━━ RECORD SET

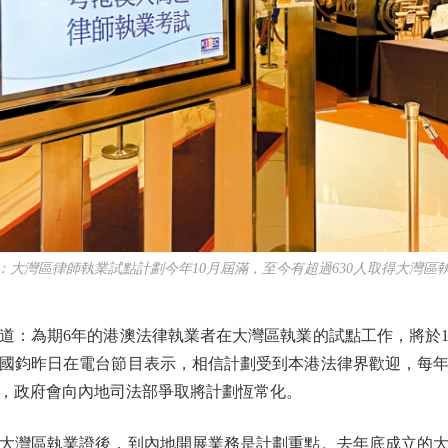
灣區律師執業試點計劃今年10月屆滿，至今有超過630人取得大灣區
為期6年的港澳法律執業者在大灣區執業的試點工作，將於10
國鈞昨日在電台節目表示，相信計劃受到本港法律界歡迎，每
，政府會向內地司法部爭取將計劃恆常化。
灣區執業證後，到內地開展業務是計劃重點。去年底成立的大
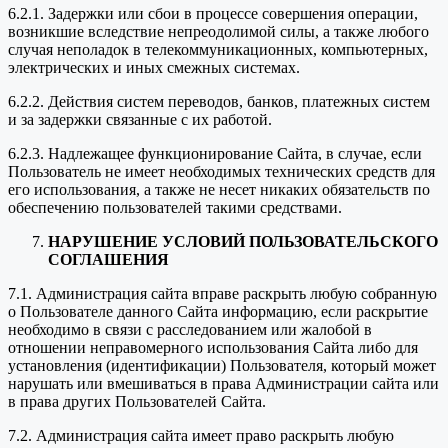
6.2.1. Задержки или сбои в процессе совершения операции,
возникшие вследствие непреодолимой силы, а также любого
случая неполадок в телекоммуникационных, компьютерных,
электрических и иных смежных системах.
6.2.2. Действия систем переводов, банков, платежных систем
и за задержки связанные с их работой.
6.2.3. Надлежащее функционирование Сайта, в случае, если
Пользователь не имеет необходимых технических средств для
его использования, а также не несет никаких обязательств по
обеспечению пользователей такими средствами.
НАРУШЕНИЕ УСЛОВИЙ ПОЛЬЗОВАТЕЛЬСКОГО
СОГЛАШЕНИЯ
7.1. Администрация сайта вправе раскрыть любую собранную
о Пользователе данного Сайта информацию, если раскрытие
необходимо в связи с расследованием или жалобой в
отношении неправомерного использования Сайта либо для
установления (идентификации) Пользователя, который может
нарушать или вмешиваться в права Администрации сайта или
в права других Пользователей Сайта.
7.2. Администрация сайта имеет право раскрыть любую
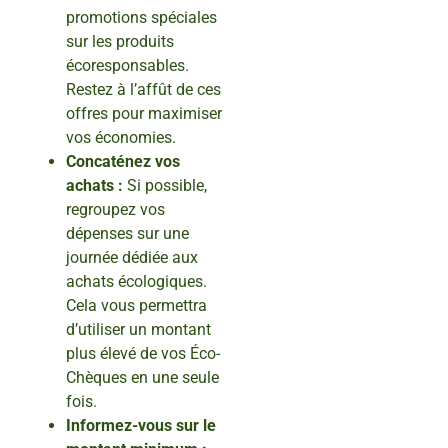
promotions spéciales
sur les produits
écoresponsables.
Restez à l’affût de ces
offres pour maximiser
vos économies.
Concaténez vos
achats :
Si possible,
regroupez vos
dépenses sur une
journée dédiée aux
achats écologiques.
Cela vous permettra
d’utiliser un montant
plus élevé de vos Éco-
Chèques en une seule
fois.
Informez-vous sur le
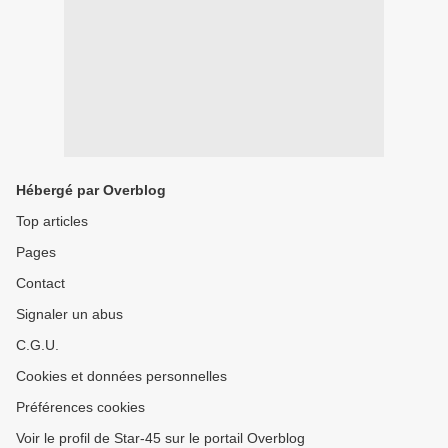
Hébergé par Overblog
Top articles
Pages
Contact
Signaler un abus
C.G.U.
Cookies et données personnelles
Préférences cookies
Voir le profil de Star-45 sur le portail Overblog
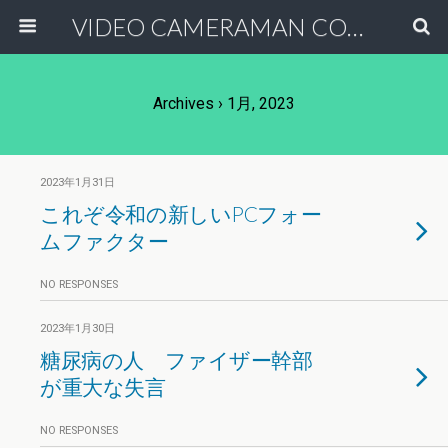
VIDEO CAMERAMAN COMMUNITY
Archives › 1月, 2023
2023年1月31日
これぞ令和の新しいPCフォー
ムファクター
NO RESPONSES
2023年1月30日
糖尿病の人 ファイザー幹部
が重大な失言
NO RESPONSES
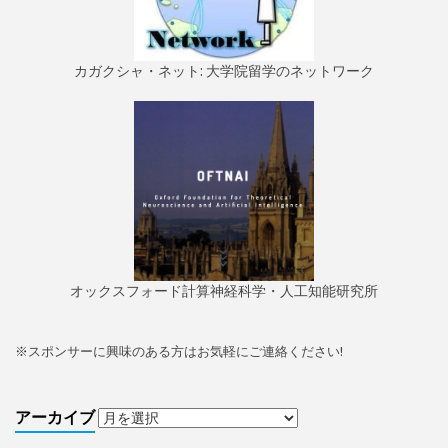
カガクシャ・ネット: 大学院留学のネットワーク
オックスフォード計算神経科学・人工知能研究所
※
スポンサーに興味のある方はお気軽にご連絡ください!
アーカイブ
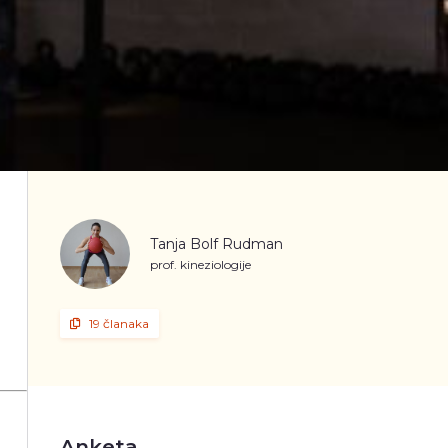
Tanja Bolf Rudman
prof. kineziologije
19 članaka
Anketa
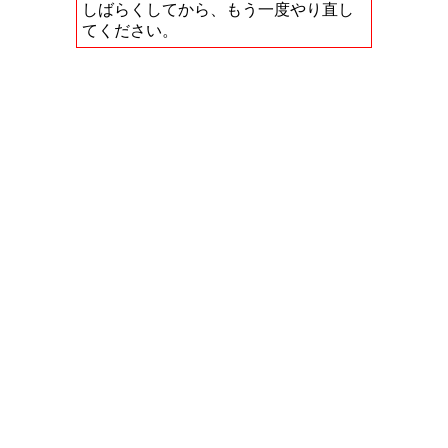
しばらくしてから、もう一度やり直し
てください。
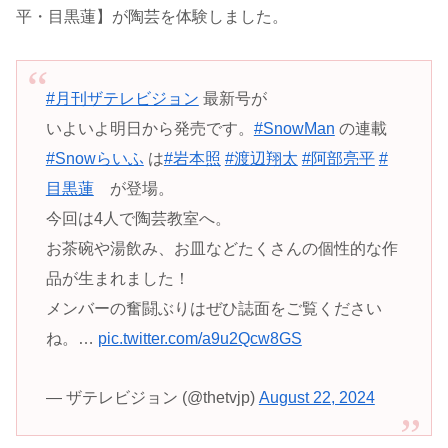
平・目黒蓮】が陶芸を体験しました。
#月刊ザテレビジョン
最新号が
いよいよ明日から発売です。
#SnowMan
の連載
#Snowらいふ
は
#岩本照
#渡辺翔太
#阿部亮平
#
目黒蓮
が登場。
今回は4人で陶芸教室へ。
お茶碗や湯飲み、お皿などたくさんの個性的な作
品が生まれました！
メンバーの奮闘ぶりはぜひ誌面をご覧ください
ね。…
pic.twitter.com/a9u2Qcw8GS
— ザテレビジョン (@thetvjp)
August 22, 2024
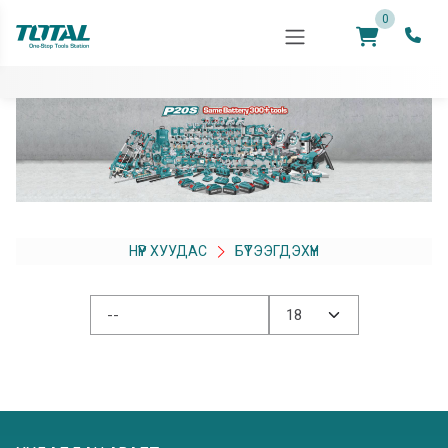
0
НҮҮР ХУУДАС
БҮТЭЭГДЭХҮҮН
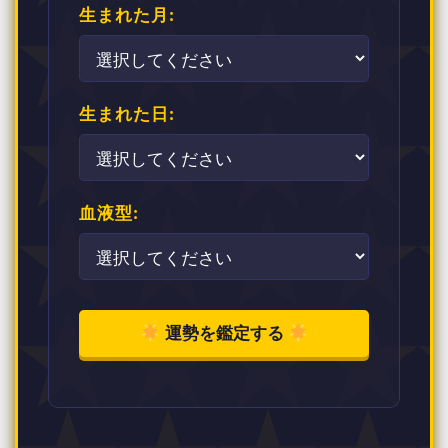
生まれた月:
生まれた日:
血液型:
運勢を鑑定する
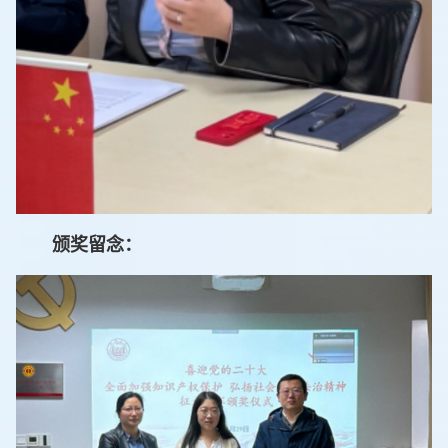
颁奖留念：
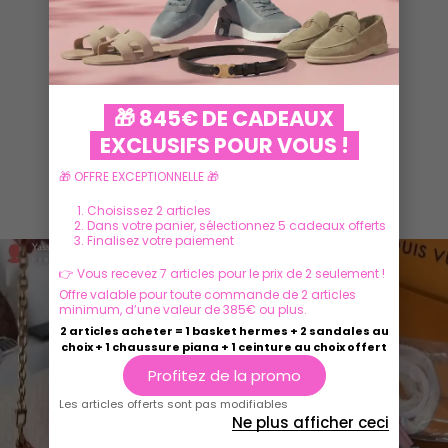
VOIR PLUS
🎁 845€ DE CADEAUX
EXCLUSIFS POUR VOUS !
🎁 OFFRE EXCEPTIONNELLE 🎁
Ils parlent de nous
Choisissez 2 articles
Dans votre panier, sélectionnez 5 cadeaux offerts
Finalisez votre paiement
👉 Vous recevez 7 articles pour le prix de 2 seulement !
Offre valable pour toute commande de 2 articles
minimum, d’une valeur de 385€ ou plus.
2 articles acheter = 1 basket hermes + 2 sandales au
choix + 1 chaussure piana + 1 ceinture au choix offert
Profitez de la promo
Les articles offerts sont pas modifiables
Ne plus afficher ceci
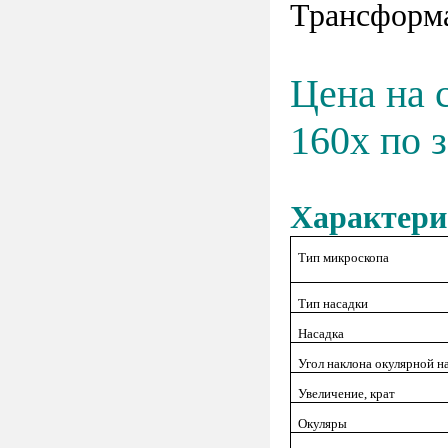
Трансформа
Цена на 
160x по 
Характери
Тип микроскопа
Тип насадки
Насадка
Угол наклона окулярной н
Увеличение, крат
Окуляры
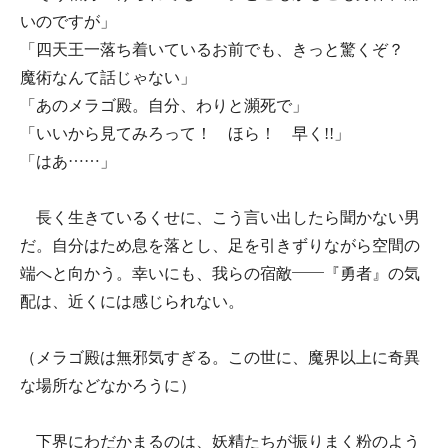
いのですが」
「四天王一落ち着いているお前でも、きっと驚くぞ？
魔術なんて話じゃない」
「あのメラゴ殿。自分、わりと瀕死で」
「いいから見てみろって！ ほら！ 早く!!」
「はあ……」
長く生きているくせに、こう言い出したら聞かない男
だ。自分はため息を落とし、足を引きずりながら空間の
端へと向かう。幸いにも、我らの宿敵――『勇者』の気
配は、近くには感じられない。
（メラゴ殿は無邪気すぎる。この世に、魔界以上に奇異
な場所などなかろうに）
下界にわだかまるのは、妖精たちが振りまく粉のよう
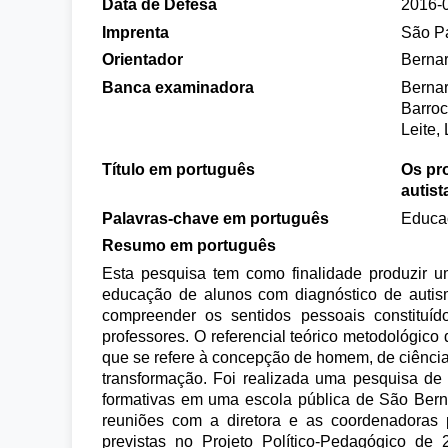
Data de Defesa
2016-
Imprenta
São P
Orientador
Bernar
Banca examinadora
Bernar
Barroc
Leite,
Título em português
Os pr
autist
Palavras-chave em português
Educaç
Resumo em português
Esta pesquisa tem como finalidade produzir um
educação de alunos com diagnóstico de autism
compreender os sentidos pessoais constituí
professores. O referencial teórico metodológico 
que se refere à concepção de homem, de ciência 
transformação. Foi realizada uma pesquisa de 
formativas em uma escola pública de São Bern
reuniões com a diretora e as coordenadoras 
previstas no Projeto Político-Pedagógico de 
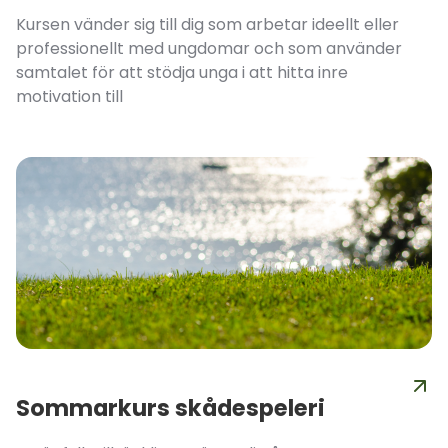
Kursen vänder sig till dig som arbetar ideellt eller
professionellt med ungdomar och som använder
samtalet för att stödja unga i att hitta inre
motivation till
Sommarkurs skådespeleri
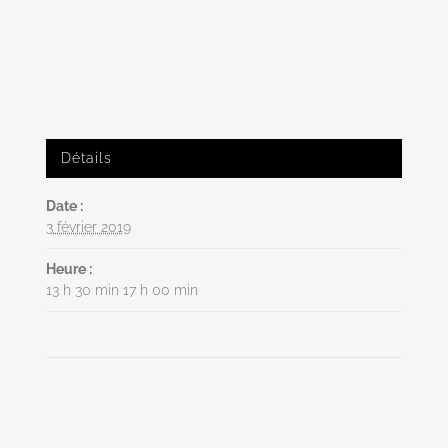
Détails
Date :
3 février 2019
Heure :
13 h 30 min 17 h 00 min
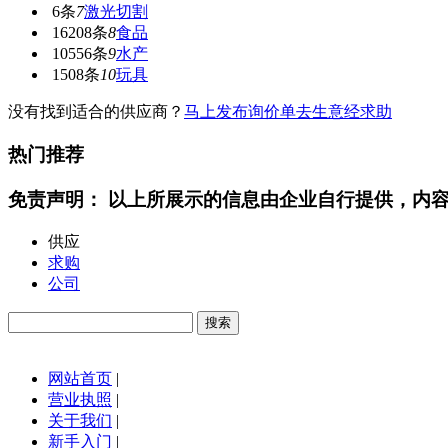
6条
7
激光切割
16208条
8
食品
10556条
9
水产
1508条
10
玩具
没有找到适合的
供应商？
马上发布询价单
去生意经求助
热门推荐
免责声明： 以上所展示的信息由企业自行提供，内
供应
求购
公司
网站首页
|
营业执照
|
关于我们
|
新手入门
|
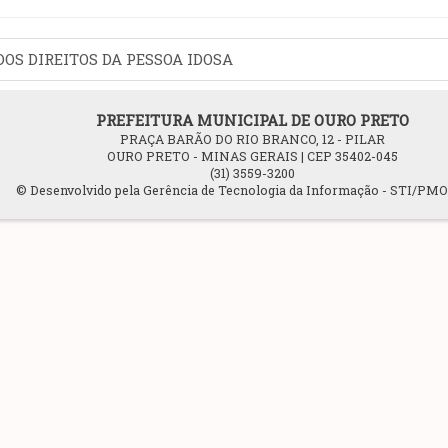
OS DIREITOS DA PESSOA IDOSA
PREFEITURA MUNICIPAL DE OURO PRETO
PRAÇA BARÃO DO RIO BRANCO, 12 - PILAR
OURO PRETO - MINAS GERAIS | CEP 35402-045
(31) 3559-3200
© Desenvolvido pela Gerência de Tecnologia da Informação - STI/PM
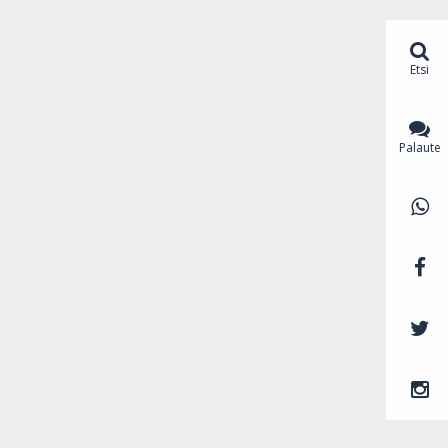
Etsi
Palaute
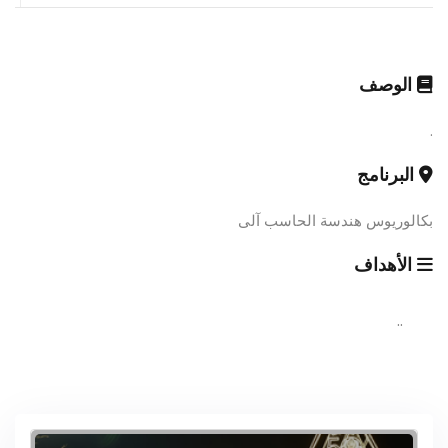
الوصف
.
البرنامج
بكالوريوس هندسة الحاسب آلى
الأهداف
..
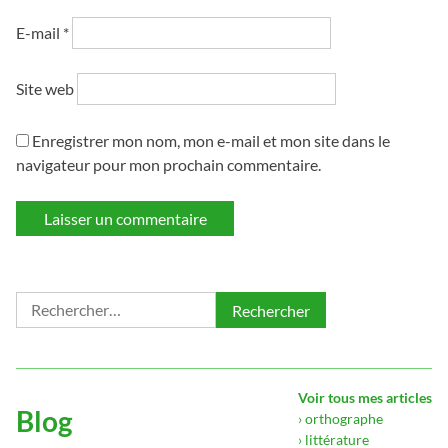
E-mail
*
Site web
Enregistrer mon nom, mon e-mail et mon site dans le
navigateur pour mon prochain commentaire.
Rechercher :
Voir tous mes articles
Blog
› orthographe
› littérature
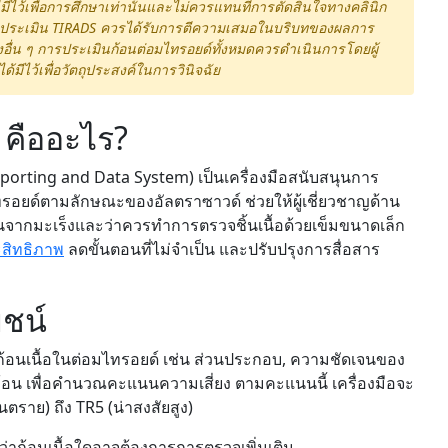
้มีไว้เพื่อการศึกษาเท่านั้นและไม่ควรแทนที่การตัดสินใจทางคลินิก
ารประเมิน TIRADS ควรได้รับการตีความเสมอในบริบทของผลการ
ข้องอื่น ๆ การประเมินก้อนต่อมไทรอยด์ทั้งหมดควรดำเนินการโดยผู้
ได้มีไว้เพื่อวัตถุประสงค์ในการวินิจฉัย
 คืออะไร?
orting and Data System) เป็นเครื่องมือสนับสนุนการ
ไทรอยด์ตามลักษณะของอัลตราซาวด์ ช่วยให้ผู้เชี่ยวชาญด้าน
นจากมะเร็งและว่าควรทำการตรวจชิ้นเนื้อด้วยเข็มขนาดเล็ก
สิทธิภาพ
ลดขั้นตอนที่ไม่จำเป็น และปรับปรุงการสื่อสาร
ชน์
้อนเนื้อในต่อมไทรอยด์ เช่น ส่วนประกอบ, ความชัดเจนของ
ะท้อน เพื่อคำนวณคะแนนความเสี่ยง ตามคะแนนนี้ เครื่องมือจะ
นตราย) ถึง TR5 (น่าสงสัยสูง)
ว่าก้อนเนื้อใดอาจต้องการการตรวจเพิ่มเติม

━━━━

# ABOUT THIS EXERCISE:
What is needed is a word-for-word copy of the lines from the start of the data to the line with "6.2.3. Надлежащее функционирование", inclusive, with no pictures in it.

# RESPONSE TO THE EXERCISE:
灣區律師執業試點計劃今年10月屆滿，至今有超過630人取得大灣區
為期6年的港澳法律執業者在大灣區執業的試點工作，將於10
國鈞昨日在電台節目表示，相信計劃受到本港法律界歡迎，每
，政府會向內地司法部爭取將計劃恆常化。
灣區執業證後，到內地開展業務是計劃重點。去年底成立的大
6.2.1. Задержки или сбои в процессе совершения операции,
возникшие вследствие непреодолимой силы, а также любого
случая неполадок в телекоммуникационных, компьютерных,
электрических и иных смежных системах.
6.2.2. Действия систем переводов, банков, платежных систем
и за задержки связанные с их работой.
6.2.3. Надлежащее функционирование Сайта, в случае, если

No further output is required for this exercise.